After more than two years of work and hearing from almost 45,000 Canadians, Agriculture Canada has released its first ever food policy.
A total of $134 million will be spent to support this five-year plan that centres around four major pillars: food security, health, environment, and the sustainable growth of the agriculture and food sector.
These are noble goals, but the policy by itself is an affront to anyone who considers our agri-food sector to be the cornerstone of our economy.
The budget is underwhelming at less than $4 per capita and is expected to cover an endless wish list before going to the electorate.
Meanwhile, a new food strategy was introduced in Quebec last year in which $349 million was set aside to support the province’s ambitions. That’s $40 per capita, 10 times more than Ottawa. Quebec’s approach was strategic, systematic, and engaging and offered specifics in terms of goals and benchmarks.
Even though Ottawa opted to go with a policy and not a strategy, the framework presented was incredibly short on details.
The new food policy does not provide a vision or focus for our agri-food sector and it avoids addressing major issues in the sector, like labelling of genetically modified organisms, the use of pesticides, and the future of our supply management scheme. It does not suggest that Canada should focus on certain commodities more than others, given what lies ahead with produce and vegetable proteins.
The new policy offers no support for the development of impactful value chains. Food processing appears to hardly be on Agriculture Canada’s radar. Value chains are used to guide high-impact and sustainable initiatives, and the growth of small and medium food processors in the sector.
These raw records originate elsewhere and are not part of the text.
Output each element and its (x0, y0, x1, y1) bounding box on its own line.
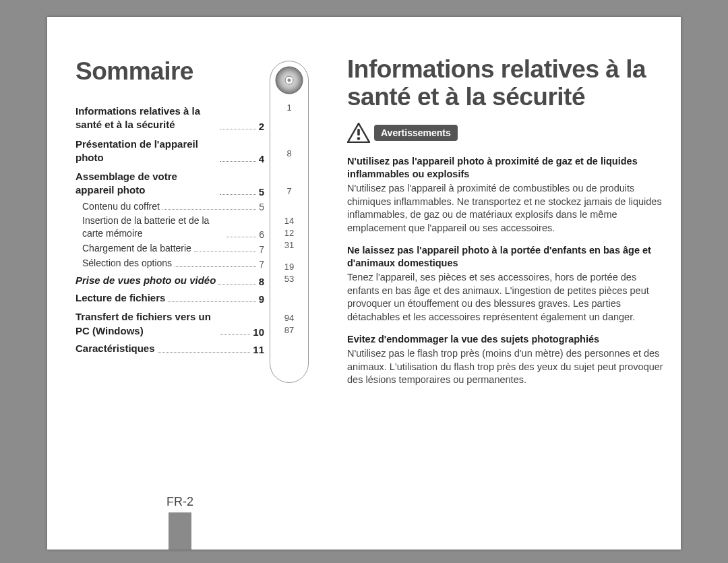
cd-icon (274, 65, 304, 95)
toc-page-number: 5 (259, 202, 264, 212)
toc-page-number: 8 (259, 276, 264, 287)
toc-leader-dots (162, 209, 256, 210)
warning-icon (347, 123, 370, 143)
cd-ref-number: 12 (270, 227, 308, 239)
page-tab-marker (169, 512, 191, 550)
cd-ref-number: 8 (270, 148, 308, 160)
svg-point-2 (288, 79, 291, 82)
section-body: Tenez l'appareil, ses pièces et ses acce… (347, 271, 664, 324)
toc-title: Sommaire (75, 57, 264, 86)
toc-entry: Transfert de fichiers vers un PC (Window… (75, 310, 264, 338)
section-heading: N'utilisez pas l'appareil photo à proxim… (347, 155, 664, 181)
toc-page-number: 5 (259, 186, 264, 198)
cd-ref-number: 1 (270, 102, 308, 114)
toc-leader-dots (175, 266, 256, 267)
toc-entry: Informations relatives à la santé et à l… (75, 105, 264, 132)
section-body: N'utilisez pas l'appareil à proximité de… (347, 182, 664, 235)
toc-label: Transfert de fichiers vers un PC (Window… (75, 310, 217, 338)
cd-ref-number: 53 (270, 273, 308, 285)
toc-page-number: 11 (253, 344, 264, 355)
cd-ref-number (270, 285, 308, 291)
section-heading: Evitez d'endommager la vue des sujets ph… (347, 333, 664, 346)
cd-ref-number: 14 (270, 215, 308, 227)
toc-leader-dots (226, 237, 256, 237)
toc-label: Insertion de la batterie et de la carte … (82, 214, 224, 240)
toc-entry: Contenu du coffret5 (75, 200, 264, 213)
cd-ref-number: 94 (270, 312, 308, 324)
toc-entry: Lecture de fichiers9 (75, 291, 264, 305)
toc-label: Chargement de la batterie (82, 242, 191, 255)
cd-ref-number: 7 (270, 185, 308, 198)
toc-entry: Chargement de la batterie7 (75, 242, 264, 255)
right-column: Informations relatives à la santé et à l… (347, 56, 664, 396)
left-column: Sommaire Informations relatives à la san… (75, 57, 264, 359)
toc-leader-dots (194, 251, 256, 252)
toc-entry: Insertion de la batterie et de la carte … (75, 214, 264, 240)
toc-leader-dots (158, 352, 251, 353)
cd-ref-number: 31 (270, 239, 308, 251)
section-body: N'utilisez pas le flash trop près (moins… (347, 347, 664, 387)
toc-entry: Caractéristiques11 (75, 342, 264, 355)
document-page: Sommaire Informations relatives à la san… (47, 17, 681, 550)
toc-label: Prise de vues photo ou vidéo (75, 274, 216, 287)
cd-reference-pill: 18714123119539487 (270, 61, 309, 383)
toc-entry: Assemblage de votre appareil photo5 (75, 170, 264, 198)
toc-entry: Prise de vues photo ou vidéo8 (75, 274, 264, 287)
toc-page-number: 2 (259, 121, 264, 132)
section-heading: Ne laissez pas l'appareil photo à la por… (347, 244, 664, 270)
toc-label: Sélection des options (82, 257, 172, 270)
svg-rect-4 (357, 129, 360, 136)
cd-ref-number (270, 198, 308, 203)
safety-title: Informations relatives à la santé et à l… (347, 56, 664, 111)
cd-ref-number (270, 160, 308, 165)
cd-ref-number: 19 (270, 261, 308, 273)
toc-leader-dots (168, 301, 255, 302)
toc-page-number: 10 (253, 326, 264, 338)
toc-label: Contenu du coffret (82, 200, 160, 213)
toc-page-number: 4 (259, 153, 264, 165)
warning-badge-row: Avertissements (347, 123, 664, 143)
cd-ref-number: 87 (270, 324, 308, 336)
toc-list: Informations relatives à la santé et à l… (75, 105, 264, 355)
svg-point-5 (357, 138, 360, 140)
page-number: FR-2 (148, 495, 212, 509)
toc-entry: Sélection des options7 (75, 257, 264, 270)
toc-leader-dots (220, 129, 256, 129)
warning-label: Avertissements (374, 125, 458, 141)
toc-page-number: 6 (259, 229, 264, 240)
toc-entry: Présentation de l'appareil photo4 (75, 138, 264, 165)
toc-page-number: 7 (259, 244, 264, 255)
toc-label: Lecture de fichiers (75, 291, 165, 305)
toc-leader-dots (220, 334, 250, 335)
toc-leader-dots (218, 284, 255, 285)
toc-label: Assemblage de votre appareil photo (75, 170, 217, 198)
toc-leader-dots (220, 161, 256, 162)
toc-leader-dots (220, 194, 256, 195)
toc-label: Présentation de l'appareil photo (75, 138, 217, 165)
cd-page-numbers: 18714123119539487 (270, 102, 308, 336)
safety-sections: N'utilisez pas l'appareil photo à proxim… (347, 155, 664, 386)
toc-label: Caractéristiques (75, 342, 155, 355)
toc-label: Informations relatives à la santé et à l… (75, 105, 217, 132)
toc-page-number: 9 (259, 293, 264, 305)
toc-page-number: 7 (259, 259, 264, 270)
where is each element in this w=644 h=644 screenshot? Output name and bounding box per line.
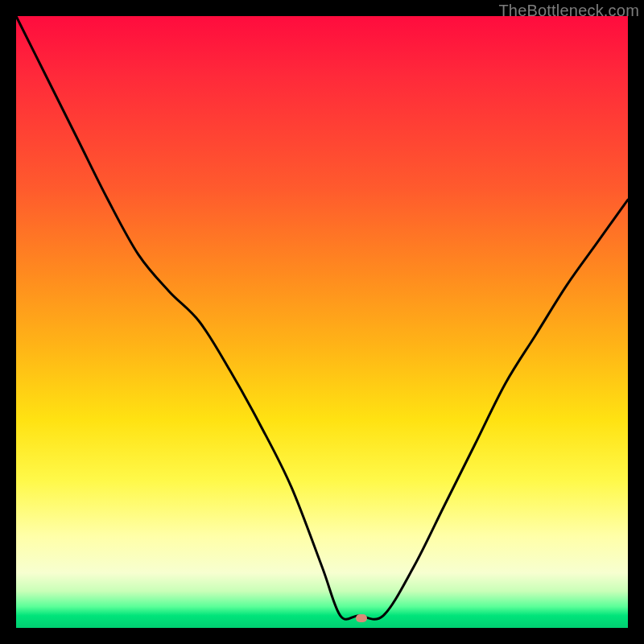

That is where most innovation and economic growth is typically generated.
Any nation should aspire to control its food value chains, but Canada currently does not.
Maple Leaf Foods is building a $300 million facility in the United States for its plant-based protein manufacturing, using Canadian ingredients, and will likely sell its products back to Canada. This is shameful. A strong food policy would at least give Canada a shot as a viable option for a respectable company like Maple Leaf Foods.
The policy’s social justice undertone makes it look like a wish list for small-scale community groups. Community freezers, gardens galore — these are cute ideas but are measures that won’t help Canada become an agri-food powerhouse. There is no downside to supporting these groups, but Canada needs much more. As a strong advocate for a National Food Policy Council, Food Secure Canada got its wish but nobody really knows what this council will actually do, what authority it will have, or what the scope of its membership will be. This policy appears to be about checking a box of an election promise made a while back, just for the sake of it.
Our agri-food sector deserves better.
The policy does outline some important initiatives. A comprehensive Feeding the North program and the development of a Made in Canada brand for Canadians are long overdue. Labelling products that are made in Canada will also be critical, but with the success of several provincially based programs like FoodLand Ontario and les Aliments du Québec, Ottawa is coming late to the game.
In the end, this is a policy hardly any Canadian will care about, not necessarily for its lack of relevancy but rather for its potential reach and potential impact.